Show that, if $U$ and $M/U$ are finitely generated, then $M$ is finitely generated aswell.
I thought to maybe show this by taking (finite) generating systems of both $U$ and $M/U$, and to construct a new generating system, consisting of the previous ones. But I'm not entirely sure if this really always works. Thanks in advance!
Edit: If $(u_1, ..., u_n)$ is a finite generating system for $U$ and $(v_1, ..., v_m)$ a finite generating system of $M/U$, does this already implicate that the system $(u_1, ..., u_n, v_1, ..., v_m)$ generates $M$? Each $m \in M$ can be written as $m' + u$, with $m' \in M/U, u \in U$, and $m'$ can be generated via $(u_1, ..., u_n)$, and $u$ via $(v_1, ..., v_m)$, does this already implicate that our new system is indeed a finite generating system of $M$? Or is there more to it?
Your edit is basically the right idea but notationally there's a problem. You can't say every $m \in M$ can be written as $m' + u$ with $m' \in M/U$ and $u \in U$ because $M/U$ is not a submodule of $M$.

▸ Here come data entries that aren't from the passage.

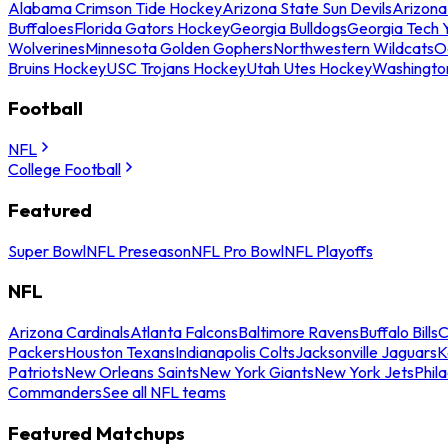
Alabama Crimson Tide Hockey
Arizona State Sun Devils
Arizona
Buffaloes
Florida Gators Hockey
Georgia Bulldogs
Georgia Tech 
Wolverines
Minnesota Golden Gophers
Northwestern Wildcats
O
Bruins Hockey
USC Trojans Hockey
Utah Utes Hockey
Washingto
Football
NFL
College Football
Featured
Super Bowl
NFL Preseason
NFL Pro Bowl
NFL Playoffs
NFL
Arizona Cardinals
Atlanta Falcons
Baltimore Ravens
Buffalo Bills
C
Packers
Houston Texans
Indianapolis Colts
Jacksonville Jaguars
K
Patriots
New Orleans Saints
New York Giants
New York Jets
Phil
Commanders
See all NFL teams
Featured Matchups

What you want to say is that $(v_1 + U, \ldots, v_m + U)$ are generators for $M/U$ so given $m \in M$ you first push it $M/U$ to get $m + U$. Then write $$m + U = c_1(v_1 + U) + \cdots + c_m(v_m + U) = (c_1v_1 + \cdots + c_mv_m) + U$$ so that $m - (c_1v_v + \cdots + c_mv_m) \in U$. Now that it's in $U$ write it as a linear expression involving the $u_i$ and then solve that expression for $m$.